Das Aktionsbündnis Schule (ABS), in dem 17 schulische, hochschulpolitische und außerschulpolitische Organisationen und Institutionen kooperieren, bedauert sehr, dass sich die nordrhein-westfälische FDP in der Schulpolitik vom ´Leitbild des freien Menschen in einer freien Gesellschaft´ verabschiedet. Das ABS sieht in dem Vorschlag des FDP-Landesvorsitzenden, Andreas Pinkwart, zur Zusammenfassung von Hauptschulen, Realschulen und Gesamtschulen die programmatische Abkehr von ´mehr Selbstbestimmung und Verantwortlichkeit des einzelnen´.

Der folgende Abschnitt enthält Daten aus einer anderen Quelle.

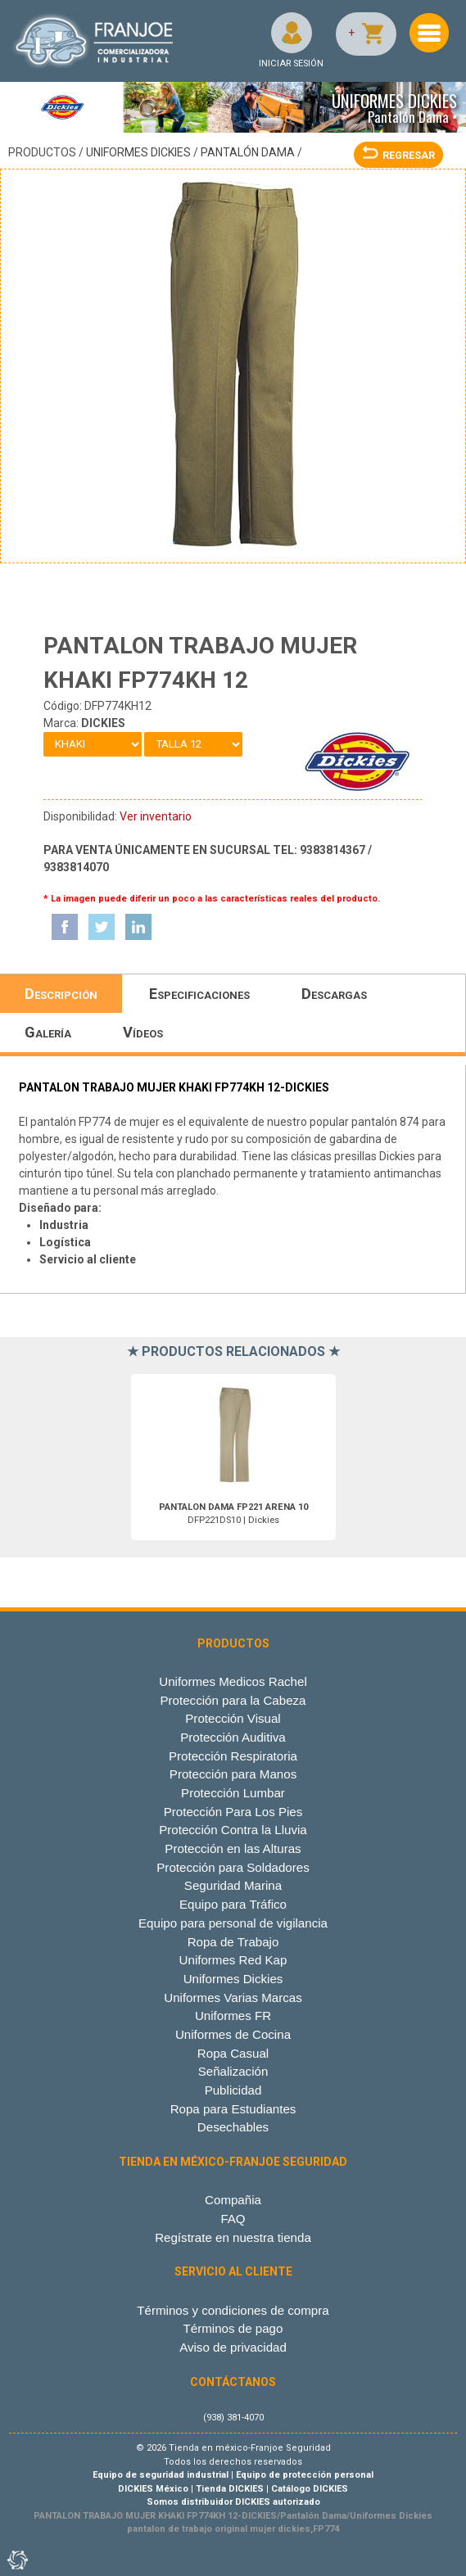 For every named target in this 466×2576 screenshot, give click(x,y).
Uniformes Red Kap (233, 1960)
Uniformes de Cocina (233, 2034)
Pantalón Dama (248, 152)
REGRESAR (398, 155)
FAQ (232, 2219)
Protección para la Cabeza (232, 1700)
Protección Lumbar (233, 1793)
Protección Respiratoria (233, 1756)
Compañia (233, 2200)
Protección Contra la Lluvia (233, 1830)
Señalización (233, 2071)
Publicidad (233, 2090)
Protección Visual (232, 1718)
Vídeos (143, 1032)
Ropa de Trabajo (233, 1942)
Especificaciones (199, 993)
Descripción (61, 993)
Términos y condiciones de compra (232, 2310)
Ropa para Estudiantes (233, 2109)
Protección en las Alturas (233, 1848)
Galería (48, 1032)
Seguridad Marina (233, 1885)
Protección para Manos (233, 1774)
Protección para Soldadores (232, 1867)
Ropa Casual (233, 2053)
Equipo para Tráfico (233, 1904)
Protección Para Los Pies (233, 1812)
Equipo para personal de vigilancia (233, 1923)
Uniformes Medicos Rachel (233, 1681)
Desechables (233, 2127)
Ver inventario (156, 816)
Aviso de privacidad (233, 2347)
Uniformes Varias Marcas (232, 1997)
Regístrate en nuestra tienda (233, 2237)
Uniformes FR (233, 2015)
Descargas (334, 993)
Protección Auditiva (233, 1737)
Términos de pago (233, 2328)
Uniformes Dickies (138, 152) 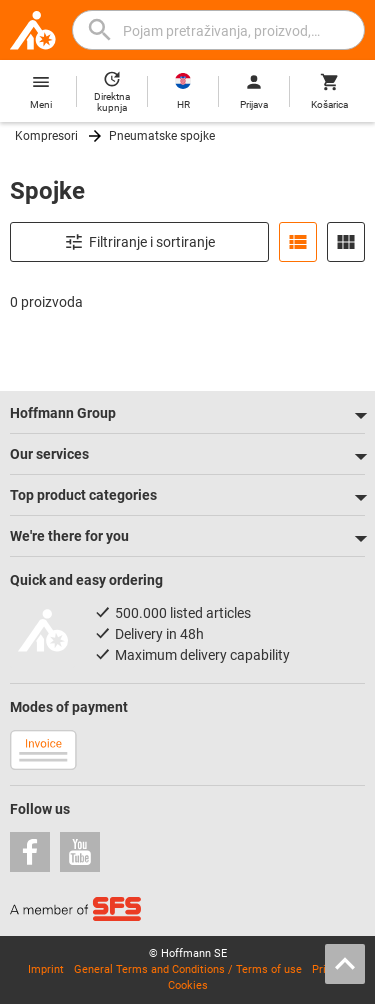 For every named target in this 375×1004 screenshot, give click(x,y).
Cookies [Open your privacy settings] (188, 985)
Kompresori (46, 136)
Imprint (46, 969)
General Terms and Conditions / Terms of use (188, 969)
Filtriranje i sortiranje (139, 242)
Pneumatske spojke (162, 136) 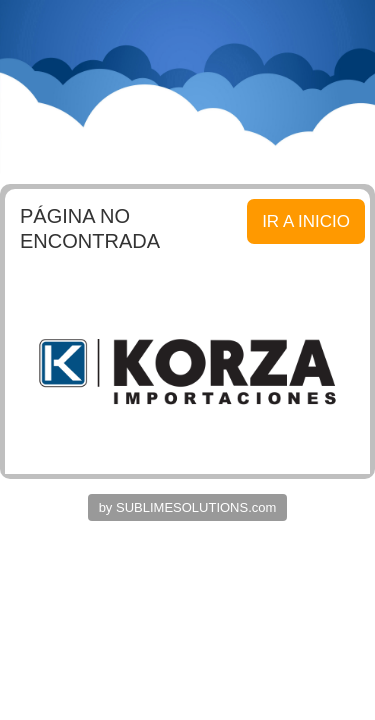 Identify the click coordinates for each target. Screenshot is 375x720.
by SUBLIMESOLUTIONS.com (188, 507)
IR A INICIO (306, 221) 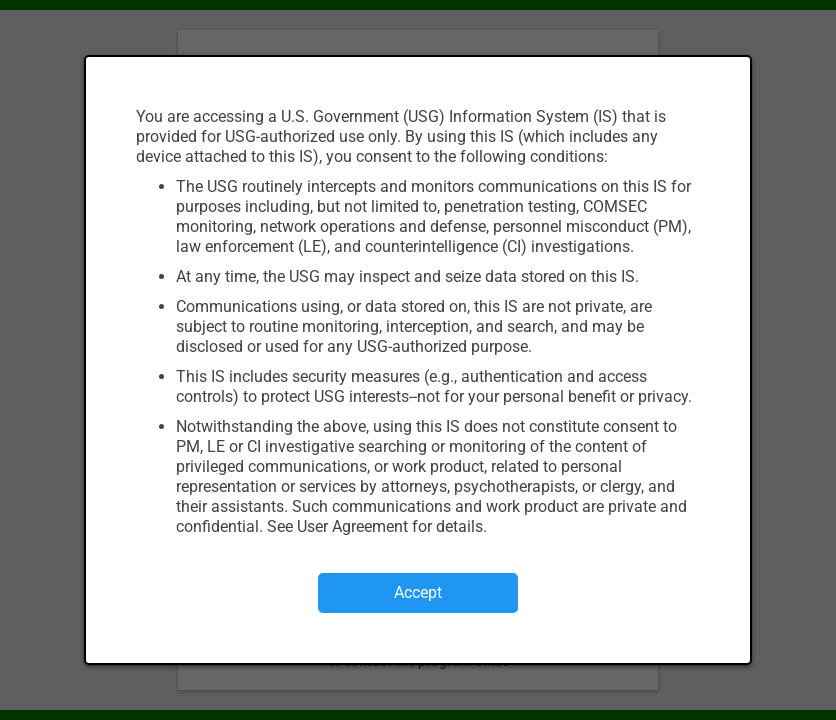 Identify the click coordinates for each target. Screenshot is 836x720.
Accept (418, 592) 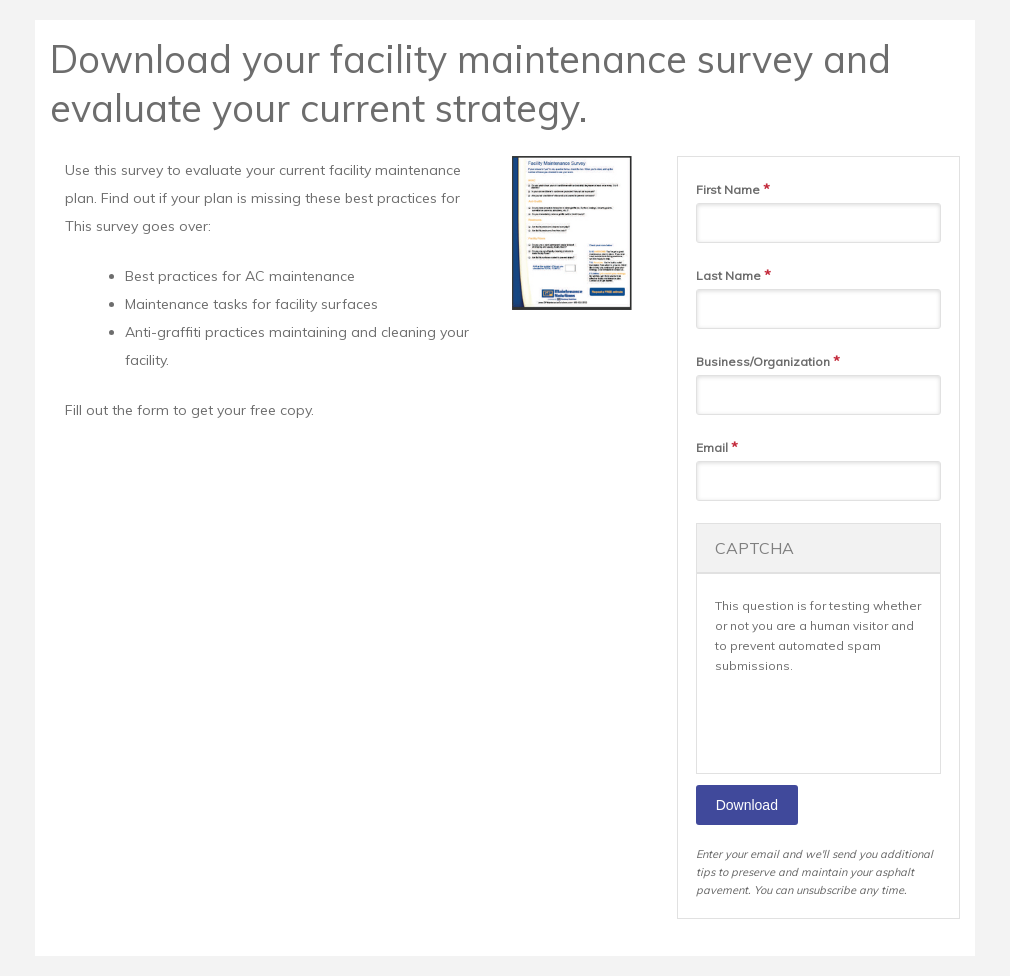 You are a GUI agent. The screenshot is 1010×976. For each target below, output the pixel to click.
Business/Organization (768, 361)
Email (717, 447)
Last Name (733, 275)
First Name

13.11.2007 Nordrhein-Westfalen Pressemeldung Aktionsbündnis SchuleEs gibt keine Notwendigkeit, bei rückläufigen Schülerzahlen panikartig Schulvielfalt und Elternwahlfreiheit zu opfern. Selbst ein Schülerrückgang um bis zu 20 % in den nächsten 15 Jahren führt nicht zu einem größeren Schulsterben in Nordrhein-Westfalen. Vielmehr eröffnet diese Entwicklung Perspektiven, in überschaubaren Systemen pädagogische Vorbereitungen umzusetzen.
Das Aktionsbündnis erinnert die FDP daran, dass das Schulgesetz in Einzelfällen organisatorische Lösungen ermöglicht. Diese aber sind an Bedingungen geknüpft, damit die Kommunen nicht in einen "Schulkannibalismus" verfallen.

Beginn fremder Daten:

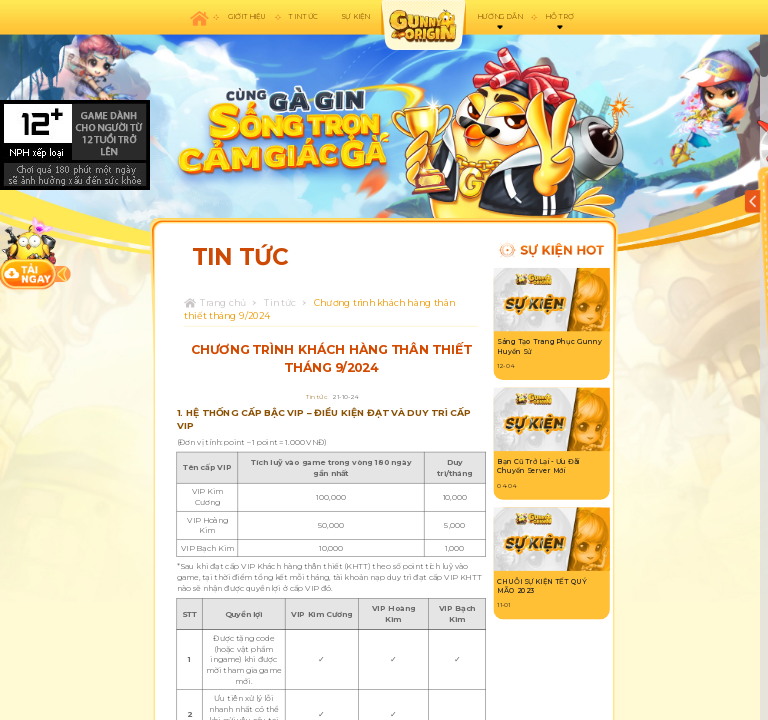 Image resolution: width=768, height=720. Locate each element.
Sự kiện (355, 17)
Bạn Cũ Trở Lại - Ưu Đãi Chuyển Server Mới (538, 466)
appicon (423, 25)
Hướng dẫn (499, 17)
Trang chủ (223, 302)
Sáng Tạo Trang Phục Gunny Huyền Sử (549, 347)
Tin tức (280, 302)
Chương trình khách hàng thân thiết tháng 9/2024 (319, 309)
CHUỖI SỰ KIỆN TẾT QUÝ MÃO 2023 (541, 586)
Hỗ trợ (559, 17)
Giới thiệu (247, 17)
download (28, 253)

Die Mitglieder des Aktionsbündnisses warnen die FDP vor einem Eintritt in den Kreis des Struktur-Populisten. Je eindimensionaler und vereinheitlichter ein Schulsystem ist, umso ungerechter ist es. Die Eltern und Schüler suchen sich dann Auswege in Privat- und Ersatzschulangeboten.
Entscheidend für die Qualität eines Schulsystems sind nicht die Strukturfragen, sondern die inhaltliche Ausgestaltung. Guter Unterricht muss daher der Maßstab für jede Schulreform sein.

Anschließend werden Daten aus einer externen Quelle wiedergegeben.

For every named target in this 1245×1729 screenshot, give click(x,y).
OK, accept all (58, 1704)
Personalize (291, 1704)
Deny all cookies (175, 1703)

"Irrlehren und Vorurteile vernebeln die klare Sicht. Schlichtdenker und Schlechtredner fügen dem Schulsystem und damit unseren Kindern Schaden zu. Die FDP sollte schnellstens auf Distanz gehen und sich wie bisher für Schulvielfalt, Eltern- und Schülerwahlfreiheit einsetzen. Die Fehler, die man zugibt, werden einem am ehesten verziehen", so der Sprecher des Aktionsbündnisses, Peter Silbernagel.